Hate laws target UK Christians
From Mission Network News:
United Kingdom (MNN) ― It appears that Christians in the United Kingdom are being targeted with laws to prevent religious hate crimes, according to a recent news report from Civitas.
Though the Blasphemy Law that previously raised concerns was abolished in 2008, former head of the Department of Religious Studies, John Davies, said Christians are once again in the crosshairs from these hate laws. Because the term "hate crime" is not clearly defined, Christians' actions and words are under attack.
Evangelist Sammy Tippit believes the manipulation of these laws is part of an alarming trend throughout the secular world. He said, "There's a spirit (and it's very difficult to understand) that has come with secularism that has really been against Christianity. It's a darkness that has been growing, and it's been very antagonistic towards Christianity. But the interesting thing and the thing that makes it so difficult to understand is that this does specifically target Christianity and not other religious groups."
This spirit is spreading throughout the U.S. and throughout Europe, as Christians can say less and less without offending someone. It has become more prevalent.

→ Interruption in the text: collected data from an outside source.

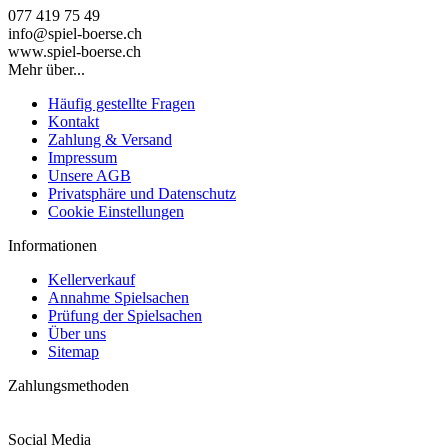
077 419 75 49
info@spiel-boerse.ch
www.spiel-boerse.ch
Mehr über...
Häufig gestellte Fragen
Kontakt
Zahlung & Versand
Impressum
Unsere AGB
Privatsphäre und Datenschutz
Cookie Einstellungen
Informationen
Kellerverkauf
Annahme Spielsachen
Prüfung der Spielsachen
Über uns
Sitemap
Zahlungsmethoden
Social Media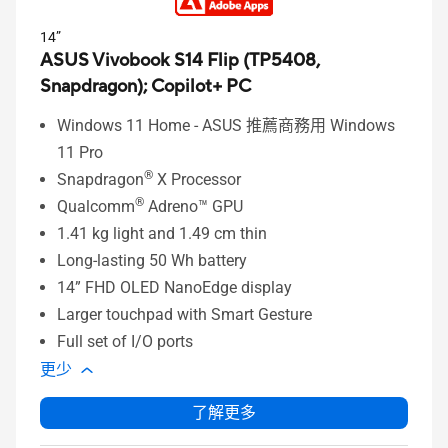
14”
ASUS Vivobook S14 Flip (TP5408,
Snapdragon);
Copilot+ PC
Windows 11 Home - ASUS 推薦商務用 Windows
11 Pro
®
Snapdragon
X Processor
®
Qualcomm
Adreno™ GPU
1.41 kg light and 1.49 cm thin
Long-lasting 50 Wh battery
14” FHD OLED NanoEdge display
Larger touchpad with Smart Gesture
Full set of I/O ports
更少
了解更多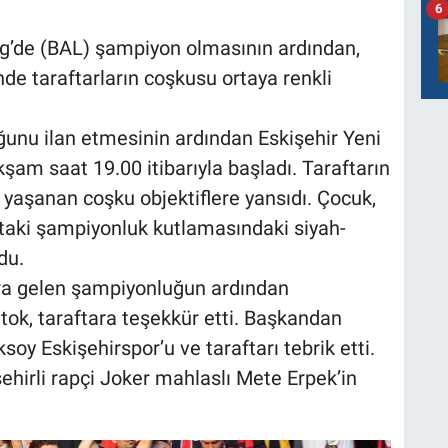
6
ig’de (BAL) şampiyon olmasının ardından,
de taraftarların coşkusu ortaya renkli
unu ilan etmesinin ardından Eskişehir Yeni
am saat 19.00 itibarıyla başladı. Taraftarın
, yaşanan coşku objektiflere yansıdı. Çocuk,
attaki şampiyonluk kutlamasındaki siyah-
du.
nra gelen şampiyonluğun ardından
tok, taraftara teşekkür etti. Başkandan
oy Eskişehirspor’u ve taraftarı tebrik etti.
ehirli rapçi Joker mahlaslı Mete Erpek’in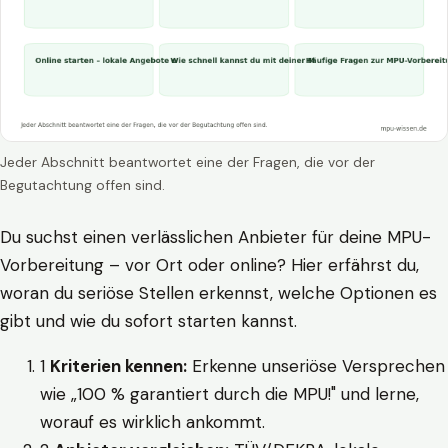
Jeder Abschnitt beantwortet eine der Fragen, die vor der
Begutachtung offen sind.
Du suchst einen verlässlichen Anbieter für deine MPU-
Vorbereitung – vor Ort oder online? Hier erfährst du,
woran du seriöse Stellen erkennst, welche Optionen es
gibt und wie du sofort starten kannst.
1
Kriterien kennen:
Erkenne unseriöse Versprechen
wie „100 % garantiert durch die MPU!" und lerne,
worauf es wirklich ankommt.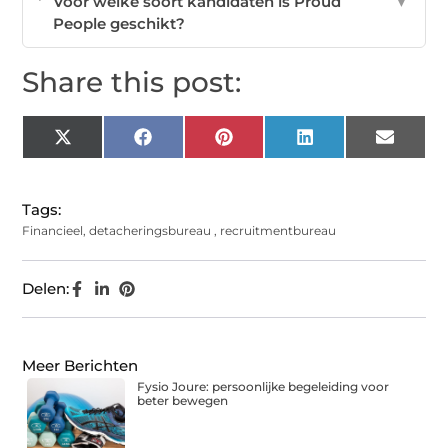
Voor welke soort kandidaten is Proud
▼
People geschikt?
Share this post:
X
Facebook
Pinterest
LinkedIn
Email
(Twitter)
Tags:
Financieel
,
detacheringsbureau
,
recruitmentbureau
Delen:
Meer Berichten
Fysio Joure: persoonlijke begeleiding voor
beter bewegen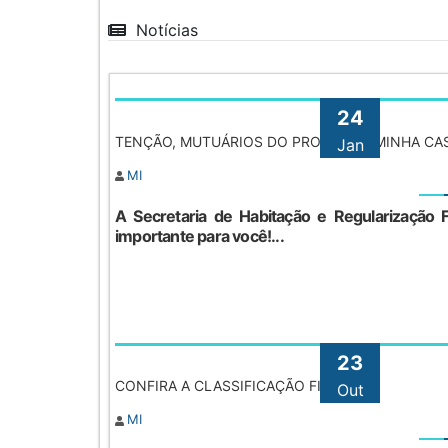
Notícias
24
TENÇÃO, MUTUÁRIOS DO PROGRAMA MINHA CAS
Jan
MI
A Secretaria de Habitação e Regularização 
importante para você!...
23
CONFIRA A CLASSIFICAÇÃO FINAL!
Out
MI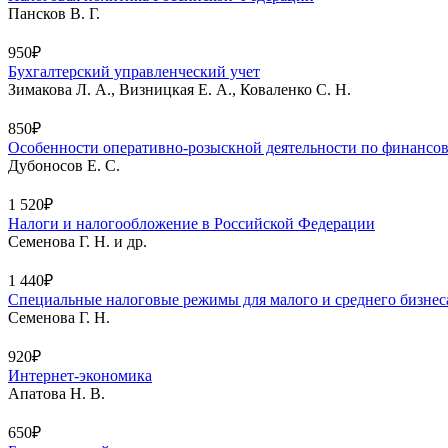
Пансков В. Г.
950₽
Бухгалтерский управленческий учет
Зимакова Л. А., Визницкая Е. А., Коваленко С. Н.
850₽
Особенности оперативно-розыскной деятельности по финансо
Дубоносов Е. С.
1 520₽
Налоги и налогообложение в Российской Федерации
Семенова Г. Н. и др.
1 440₽
Специальные налоговые режимы для малого и среднего бизнес
Семенова Г. Н.
920₽
Интернет-экономика
Апатова Н. В.
650₽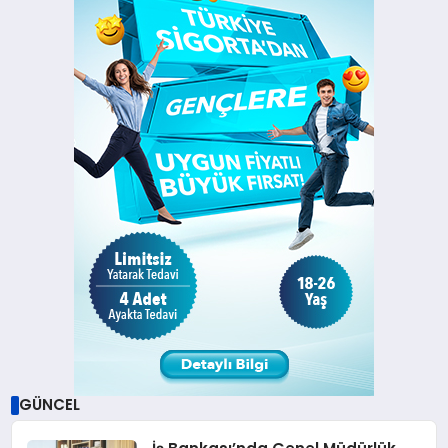
GÜNCEL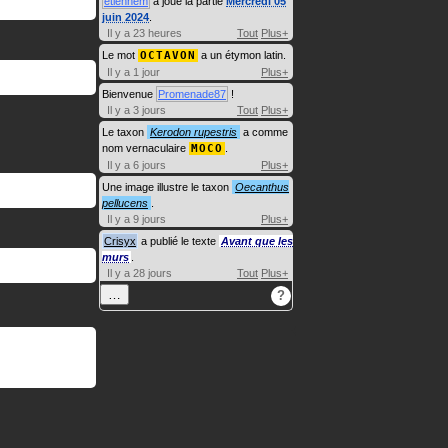
etiennem
a joué la partie
Mercredi 05
juin 2024
.
Il y a 23 heures
Tout
Plus+
Le mot
OCTAVON
a un étymon latin.
Il y a 1 jour
Plus+
Bienvenue
Promenade87
!
Il y a 3 jours
Tout
Plus+
Le taxon
Kerodon rupestris
a comme
nom vernaculaire
MOCO
.
Il y a 6 jours
Plus+
Une image illustre le taxon
Oecanthus
pellucens
.
Il y a 9 jours
Plus+
Crisyx
a publié le texte
Avant que les
murs
.
Il y a 28 jours
Tout
Plus+
…
?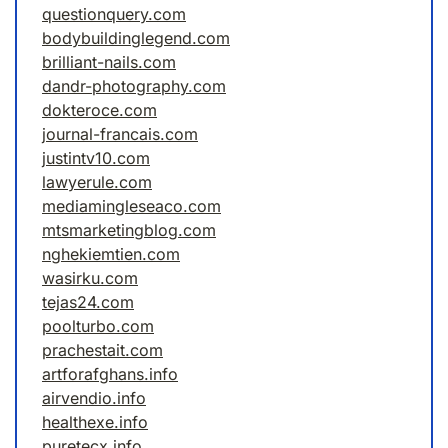
questionquery.com
bodybuildinglegend.com
brilliant-nails.com
dandr-photography.com
dokteroce.com
journal-francais.com
justintv10.com
lawyerule.com
mediamingleseaco.com
mtsmarketingblog.com
nghekiemtien.com
wasirku.com
tejas24.com
poolturbo.com
prachestait.com
artforafghans.info
airvendio.info
healthexe.info
puretecx.info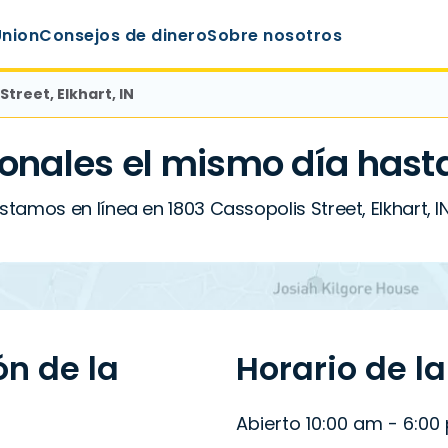
Union
Consejos de dinero
Sobre nosotros
Street, Elkhart, IN
onales el mismo día hast
tamos en línea en 1803 Cassopolis Street, Elkhart, I
ón de la
Horario de l
Abierto 10:00 am - 6:00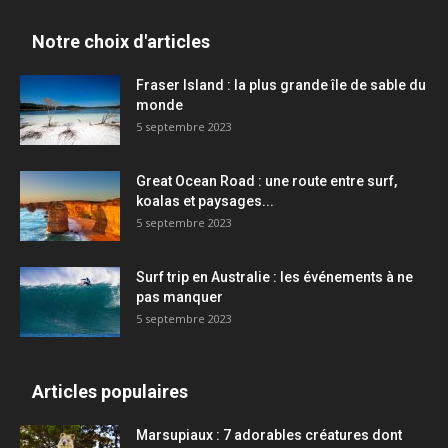
Notre choix d'articles
Fraser Island : la plus grande île de sable du
monde
5 septembre 2023
Great Ocean Road : une route entre surf,
koalas et paysages...
5 septembre 2023
Surf trip en Australie : les événements à ne
pas manquer
5 septembre 2023
Articles populaires
Marsupiaux : 7 adorables créatures dont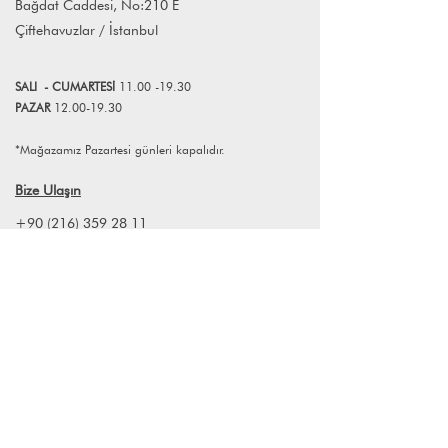
Bağdat Caddesi, No:210 E
kuvvetlendiriyor.
Farklı adet siparişleriniz için
Çiftehavuzlar / İstanbul
info@lagomstore.co adresine mail
atabilirsiniz.
SALI
- CUMART
E
Sİ
11.00 -19.30
PAZAR
12.00-19.30
*Mağazamız Pazartesi günleri kapalıdır.
Bize Ulaşın
+90 (216) 359 28 11
+90 (538) 966 80 85
info@lagomstore.co
Haber listemize kayıt olun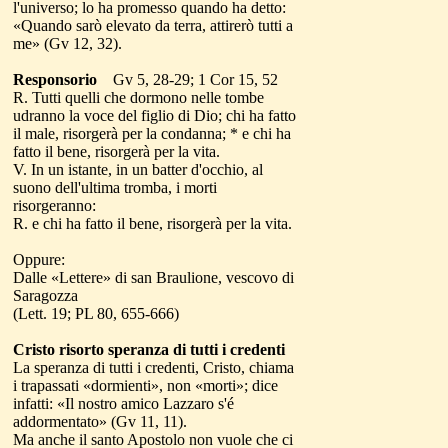
l'universo; lo ha promesso quando ha detto:
«Quando sarò elevato da terra, attirerò tutti a
me» (Gv 12, 32).
Responsorio
Gv 5, 28-29; 1 Cor 15, 52
R. Tutti quelli che dormono nelle tombe
udranno la voce del figlio di Dio; chi ha fatto
il male, risorgerà per la condanna; * e chi ha
fatto il bene, risorgerà per la vita.
V. In un istante, in un batter d'occhio, al
suono dell'ultima tromba, i morti
risorgeranno:
R. e chi ha fatto il bene, risorgerà per la vita.
Oppure:
Dalle «Lettere» di san Braulione, vescovo di
Saragozza
(Lett. 19; PL 80, 655-666)
Cristo risorto speranza di tutti i credenti
La speranza di tutti i credenti, Cristo, chiama
i trapassati «dormienti», non «morti»; dice
infatti: «Il nostro amico Lazzaro s'é
addormentato» (Gv 11, 11).
Ma anche il santo Apostolo non vuole che ci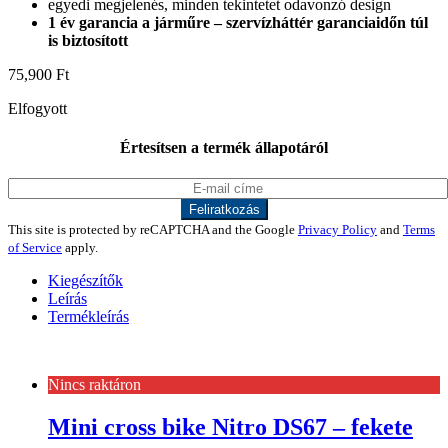
egyedi megjelenés, minden tekintetet odavonzó design
1 év garancia a járműre – szervízháttér garanciaidőn túl
is biztosított
75,900
Ft
Elfogyott
Értesítsen a termék állapotáról
This site is protected by reCAPTCHA and the Google
Privacy Policy
and
Terms
of Service
apply.
Kiegészítők
Leírás
Termékleírás
Nincs raktáron
Mini cross bike Nitro DS67 – fekete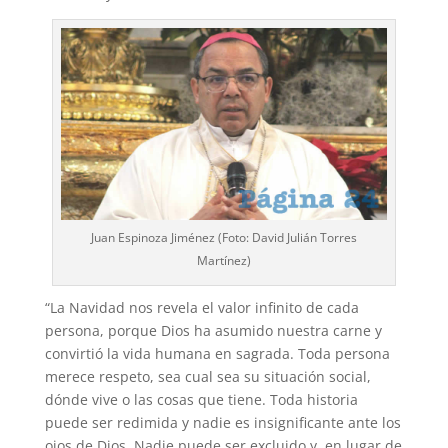
Juan Espinoza Jiménez (Foto: David Julián Torres
Martínez)
“La Navidad nos revela el valor infinito de cada
persona, porque Dios ha asumido nuestra carne y
convirtió la vida humana en sagrada. Toda persona
merece respeto, sea cual sea su situación social,
dónde vive o las cosas que tiene. Toda historia
puede ser redimida y nadie es insignificante ante los
ojos de Dios. Nadie puede ser excluido y, en lugar de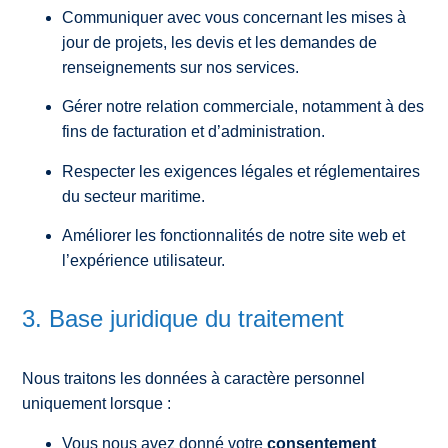
Communiquer avec vous concernant les mises à
jour de projets, les devis et les demandes de
renseignements sur nos services.
Gérer notre relation commerciale, notamment à des
fins de facturation et d’administration.
Respecter les exigences légales et réglementaires
du secteur maritime.
Améliorer les fonctionnalités de notre site web et
l’expérience utilisateur.
3. Base juridique du traitement
Nous traitons les données à caractère personnel
uniquement lorsque :
Vous nous avez donné votre
consentement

In the last decade, Tippit said Western Christians have grown accustomed to not having to face opposition or persecution. However, "The truth is: if you're going to live for Christ, there's going to be some form of persecution."
So what can be done? Since this attitude toward Christians only seems to be worsening, how can Western Christians respond?
Tippit said our first and most important step should be prayer. As he works with numerous Christians throughout persecuted lands, Tippit said he has seen people derive amazing power and strength from their dedication to prayer.
However, "When I talk about praying, I'm not talking about praying that God would smack our enemies. I'm talking about drawing close to God. I'm talking about walking in His spirit and the nearness and intimacy with Him. When you do that, you'll be able to respond as Jesus said to 'love those who hate you and pray for those who persecute you,'" Tippit said.
After prayer, Tippit said our second response should be "to make sure that we don't give people a reason to target us. In other words, if they are targeting us for righteousness, that's one thing. But if they are targeting us because of attitudes--things that we are doing that are not right, then that's another thing."
Finally, Tippit said our response should be to continue to reach out, even to those opposing us. Just because we are facing persecution does not mean we should stop shining the love Christ wherever we go.